Market commentary - as at April 2017

Monetary policy and US political uncertainty took a back seat in April as geopolitical risks and the first round of the French election were the focus during the month. Rising tensions between the US and North Korea over missile testing and the US retaliation on Syria’s chemical weapons dominated headlines. The uncertainty largely led to a risk-off tone in Asian credit markets early in the month. This was partly reversed later in the month after the first round of the French election, which saw some of the risks around the political situation in Europe dissipate. The highly anticipated tax reforms in the US left markets trying to decipher the potential impact but currently appear lacking in details.

JACI returned a positive 0.51% on the back of the rally in US treasuries which more than offset the credit spreads widening. US 10 year treasury yield ended the month 10bps lower at 2.28%b while the JACI spread widened by 7bps to 228bps. Investment grade underperformed high yield yet again on a spread basis even though both posted positive total returns. Spread returns by countries were mixed. Frontier markets including Vietnam, Mongolia and Pakistan all witnessed tighter spreads, outperforming rest of the universe where spreads widened.

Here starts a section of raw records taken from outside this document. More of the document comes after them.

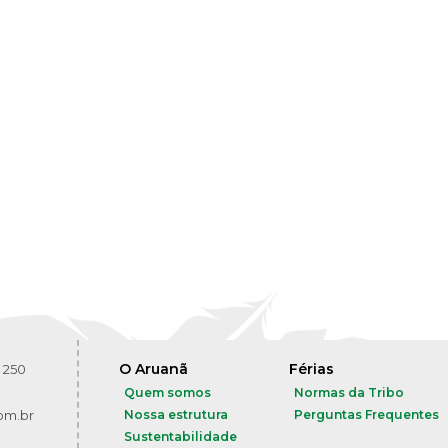
O Aruanã
Férias
 250
Quem somos
Normas da Tribo
om.br
Nossa estrutura
Perguntas Frequentes
Sustentabilidade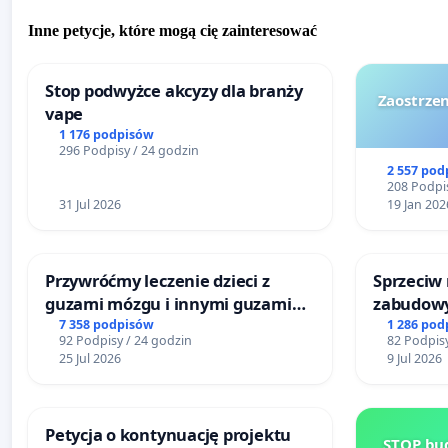
Inne petycje, które mogą cię zainteresować
Stop podwyżce akcyzy dla branży
Zaostrzen
vape
1 176 podpisów
296 Podpisy / 24 godzin
2 557 pod
208 Podpis
31 Jul 2026
19 Jan 202
Przywróćmy leczenie dzieci z
Sprzeciw
guzami mózgu i innymi guzami
zabudowy
litymi do Górnośląskiego
terenow z
7 358 podpisów
1 286 pod
92 Podpisy / 24 godzin
82 Podpisy
Centrum Zdrowia Dziecka w
Bulwarów
25 Jul 2026
9 Jul 2026
Katowicach
Białej
Petycja o kontynuację projektu
STOP bud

Globally, monetary policy remained unchanged for the month starting with the Reserve Bank of Australia (RBA) which held rates steady at 1.50%. The European Central Bank retained its easing bias but pointed to a more solid growth story than in 2016. The Bank of Japan also kept monetary policy steady but raised its GDP growth forecast. Whilst the US Federal Open Market Committee did not meet in April, Federal Reserve (Fed) Chair Yellen reiterated that the pace of rate hikes will remain gradual and that there was no appetite within the Fed to rapidly increase rates.

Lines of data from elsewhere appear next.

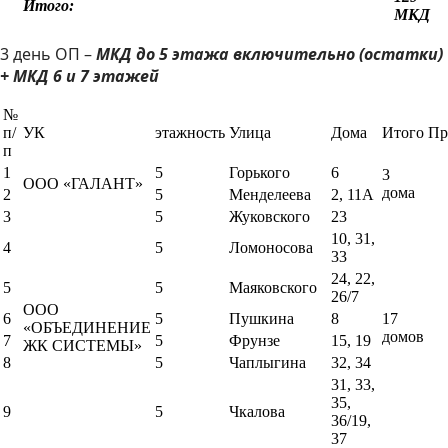
Итого:
МКД
3 день ОП –
МКД до 5 этажа включительно (остатки)
+ МКД 6 и 7 этажей
№
п/
УК
этажность
Улица
Дома
Итого
Пр
п
1
5
Горького
6
3
ООО «ГАЛАНТ»
дома
2
5
Менделеева
2, 11А
3
5
Жуковского
23
10, 31,
4
5
Ломоносова
33
24, 22,
5
5
Маяковского
26/7
ООО
6
5
Пушкина
8
17
«ОБЪЕДИНЕНИЕ
домов
7
5
Фрунзе
15, 19
ЖК СИСТЕМЫ»
8
5
Чаплыгина
32, 34
31, 33,
35,
9
5
Чкалова
36/19,
37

Since the start of the year, we witnessed a strong uptick in Asian exports and improving PMIs and this trend looks set to continue. Exports data released during the month from South Korea and Singapore were very encouraging, leading to their respective central banks keeping policy rates unchanged while maintaining a cautiously optimistic outlook. During its monetary policy meeting, Bank of Korea (BoK) left the policy base rate unchanged at 1.25% while raising their 2017 GDP and CPI forecasts by 10bp each to 2.6% and 1.9% respectively. BoK expects the recovery to build momentum in 2018, forecasting next year’s growth at 2.9% with CPI steady at 1.9%. Against the backdrop of a higher than expected growth but a still uncertain outlook, Monetary authority of Singapore (MAS) maintained status quo at the semi-annual monetary policy review as widely expected by the market. They maintained a zero appreciation slope, with no change in midpoint or policy band. MAS has reduced the S$NEER slope incrementally since 2015 and adopted a zero appreciation slope since Apr-16.

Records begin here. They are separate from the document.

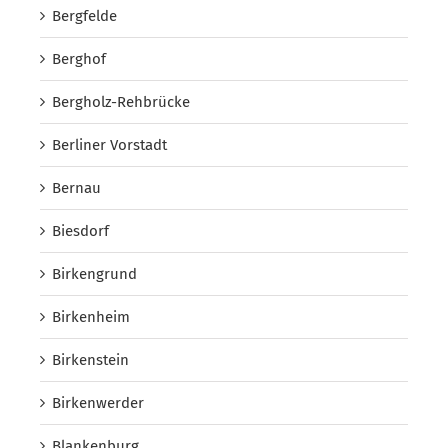
Bergfelde
Berghof
Bergholz-Rehbrücke
Berliner Vorstadt
Bernau
Biesdorf
Birkengrund
Birkenheim
Birkenstein
Birkenwerder
Blankenburg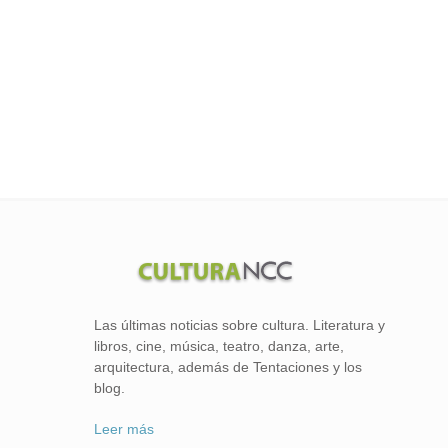
Las últimas noticias sobre cultura. Literatura y
libros, cine, música, teatro, danza, arte,
arquitectura, además de Tentaciones y los
blog.
Leer más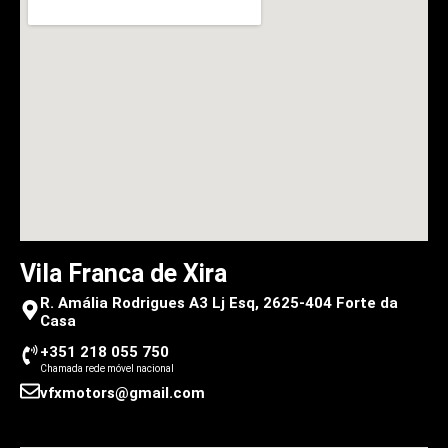
Vila Franca de Xira
R. Amália Rodrigues A3 Lj Esq, 2625-404 Forte da
Casa
+351 218 055 750
Chamada rede móvel nacional
vfxmotors@gmail.com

Supply continues to be robust with another USD23.9b of fixed rate issues printed in April bringing year to date supply to 93% higher year on year. Chinese issuance dominated yet again accounting for 85% of this month’s supply, though what is more significant is the increase in Chinese high yield since the start of the year amid stricter onshore access and this is expected to continue in the coming months.